I just tracked down what was cutting performance 10x on one of my
systems on a microbenchmark I'd just written:
--- a/drivers/gpu/drm/drm_gem.c
+++ b/drivers/gpu/drm/drm_gem.c
@@ -540,7 +540,7 @@ int drm_gem_mmap(struct file *filp, struct
vm_area_struct *vma)
/* FIXME: use pgprot_writecombine when available */
prot = pgprot_val(vma->vm_page_prot);
#ifdef CONFIG_X86
- prot |= _PAGE_CACHE_WC;
+ /*prot |= _PAGE_CACHE_WC;*/
#endif
vma->vm_page_prot = __pgprot(prot);
Turns out that setting PAGE_CACHE_WC disables the WC effect of the MTRR
on my non-PAT (disabled due to CPU errata) 945GM system, and this
workaround took GTT-mapped writes from 120MB/s to 1180MB/s.
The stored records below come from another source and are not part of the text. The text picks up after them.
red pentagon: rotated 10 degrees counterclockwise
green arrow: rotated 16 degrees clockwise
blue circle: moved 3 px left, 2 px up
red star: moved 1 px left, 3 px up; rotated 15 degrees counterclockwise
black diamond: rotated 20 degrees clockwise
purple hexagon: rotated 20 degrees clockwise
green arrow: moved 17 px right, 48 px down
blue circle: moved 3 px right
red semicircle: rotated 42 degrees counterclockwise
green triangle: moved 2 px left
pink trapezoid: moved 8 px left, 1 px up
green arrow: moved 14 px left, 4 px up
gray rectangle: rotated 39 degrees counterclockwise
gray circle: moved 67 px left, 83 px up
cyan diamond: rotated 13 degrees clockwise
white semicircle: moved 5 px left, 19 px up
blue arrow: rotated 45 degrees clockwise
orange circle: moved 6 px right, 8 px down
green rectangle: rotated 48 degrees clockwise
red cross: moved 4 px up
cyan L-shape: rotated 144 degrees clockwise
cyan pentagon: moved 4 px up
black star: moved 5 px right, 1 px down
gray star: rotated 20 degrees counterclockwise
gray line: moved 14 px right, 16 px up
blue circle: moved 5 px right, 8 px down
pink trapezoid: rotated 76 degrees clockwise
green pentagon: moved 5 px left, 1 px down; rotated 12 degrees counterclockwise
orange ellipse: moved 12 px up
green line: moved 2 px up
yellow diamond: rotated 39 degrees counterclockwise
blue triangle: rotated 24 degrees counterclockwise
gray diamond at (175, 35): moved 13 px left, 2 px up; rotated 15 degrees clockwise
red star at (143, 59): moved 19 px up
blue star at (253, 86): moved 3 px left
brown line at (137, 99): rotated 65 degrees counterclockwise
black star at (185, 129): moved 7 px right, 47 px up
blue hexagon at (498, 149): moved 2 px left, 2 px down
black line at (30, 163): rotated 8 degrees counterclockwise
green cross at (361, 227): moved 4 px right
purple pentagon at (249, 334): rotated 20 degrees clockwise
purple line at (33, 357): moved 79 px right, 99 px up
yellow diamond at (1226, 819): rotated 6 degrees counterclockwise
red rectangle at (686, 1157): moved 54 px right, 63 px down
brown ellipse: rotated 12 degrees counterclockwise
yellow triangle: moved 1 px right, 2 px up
What's the right way to be setting our PTEs? This is similar to the
workaround in ef5fa0ab24b87646c7bc98645acbb4b51fc2acd4, but to do it in
the driver as well means exporting pat_enabled, and it really seems like
PAT presence shouldn't be something the driver has to worry about --
I've got a WC MTRR and I'm asking for a WC mapping and I'm getting
uncached. If I failed to init the MTRR, the state of the aperture I'm
mapping would be uncached.
Test code is at
git://anongit.freedesktop.org/git/xorg/app/intel-gpu-tools
under benchmarks/intel_upload_blit_large_gtt but requires libdrm master
until we get a release out in the next week or so. Also includes a few
standalone regression tests, which may be useful for people making
changes that may affect i915.
--
Eric Anholt
[email protected] [email protected]
On Tue, 31 Mar 2009 17:10:47 -0700
Eric Anholt <[email protected]> wrote:
> I just tracked down what was cutting performance 10x on one of my
> systems on a microbenchmark I'd just written:
>
> --- a/drivers/gpu/drm/drm_gem.c
> +++ b/drivers/gpu/drm/drm_gem.c
> @@ -540,7 +540,7 @@ int drm_gem_mmap(struct file *filp, struct
> vm_area_struct *vma)
> /* FIXME: use pgprot_writecombine when available */
> prot = pgprot_val(vma->vm_page_prot);
> #ifdef CONFIG_X86
> - prot |= _PAGE_CACHE_WC;
> + /*prot |= _PAGE_CACHE_WC;*/
> #endif
> vma->vm_page_prot = __pgprot(prot);
>
> Turns out that setting PAGE_CACHE_WC disables the WC effect of the
> MTRR on my non-PAT (disabled due to CPU errata) 945GM system, and this
> workaround took GTT-mapped writes from 120MB/s to 1180MB/s.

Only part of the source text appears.